Stan Lee at Boston Comic Con 2017

Photo by Dr. Genre

Billed for months in advance as “Stan Lee’s Final East Coast Appearance,” the three days of Boston Comic Con last month were a veritable lovefest for Marvel’s icon, and was in attendance at his Friday night event.

The 94-years-young Lee still cut a spry and cantankerous figure as he took the stage in Boston for a Q&A with the help of his assistant (right, in above image), and had the audience eating out of his hand with anecdotes by turns uproariously funny and deeply moving. Above all, he seemed a man profoundly satisfied with the life he has lived, the stories he has told, and the fictional world he has built, but not for a minute complacent that it could have happened as it did without the collaboration of many, many other talents.

After invoking the NYC/Boston rivalry by teasing the audience that “Nobody has fun in Boston,” Lee affected to be unsure why he was there, counter-proposing to the crowd, “We’ll give you the answers and you can try to figure out what the question is,” when his assistant “reminded” him that this was a Q&A. (One got the sense throughout the evening that being Mr. Lee’s righthand man is a lot of work, but pretty fun.)

There were some fun nuggets of information unearthed in the session, ranging from the tidbit that he addresses Robert Downey Jr. as “Bobbo,” to his (and his assistant’s) assertion that his Thor: Ragnarok cameo is his best yet, Lee gleefully exclaiming that with his (first-ever) cameo improv, “I showed them who’s the boss in Asgard, boy!” He also played up the DC/Marvel rivalry repeatedly, at one point musing, “I shouldn’t say anything about DC. They mean well, and they try hard… They have… Wonder Woman!” and later, on the value of nicknames, “I called Spider-Man ‘Spidey.’ They never called Batman ‘Batty!’ What’s wrong with them ?”

On the topic of the film adaptations, Lee refused to pick favorites with anything, from Spider-Man actors to the films themselves, though late in the evening he confessed being sorely disappointed in cinematic Victor Von Doom, and that RDJ’s casting as Iron Man pleased him greatly. He also spoke fondly of his many cameo experiences, and from what his assistant said, it sounds like Lee has been filming them for well ahead into the upcoming slate of features.

On the print side, Lee was enviably sharp at recalling individual plots from the silver age down to specific panels, even choking up when recalling the story he wrote where Peter Parker realizes that a dying Captain Stacy has known he was Spider-Man for some time. Lee’s love of storytelling, and of his creations, (especially Peter Parker), shone throughout the evening, but he didn’t accept any of the opportunities he was handed in questions to take full credit for Marvel’s alchemic success over the years, instead portraying himself as an office boy, first-generation immigrant in NYC (“Poverty motivated me, mostly.”), who lucked into the chance of a lifetime to get paid to tell stories by people who probably hadn’t made the best decision leaving him in charge. While his relationships with other Marvel luminaries have been reportedly complicated and contentious in the past, on this night Lee spoke the names of Kirby et al with reverence, insisting in response to a question, “I worked with many talented people, I did not do it all myself […] I worked with geniuses.”

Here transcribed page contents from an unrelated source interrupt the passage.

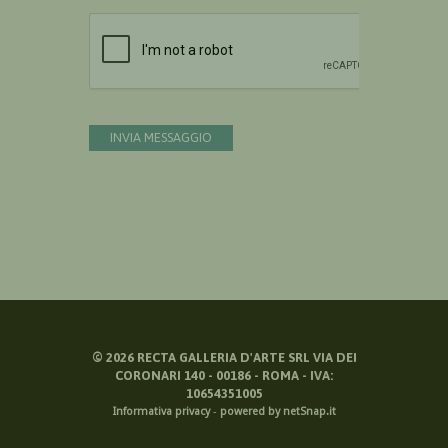
Devi confermare di essere umano
INVIA MESSAGGIO
©
2026
RECTA GALLERIA D'ARTE SRL VIA DEI
CORONARI 140 - 00186 - ROMA - IVA:
10654351005
Informativa privacy
-
powered by netSnap.it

The most emotional moment of the evening for the packed auditorium, was likely when Lee confessed that he can’t read Marvel’s new comics anymore because of his badly-failing vision, and he tries to content himself with viewing the covers, but “It makes me feel terrible.” I think I speak for most of that auditorium in saying it made us feel pretty bad too.

This may have been Lee’s last planned East Coast appearance, but Lee remains a storyteller of great power, and this session demonstrated that much as in his Guardians’ 2 cameo, he still has stories to tell–and words to the wise for aspiring storytellers too:

“You have to like what you’re writing if you’re a writer. If you don’t like it, why’s a stranger gonna like it?”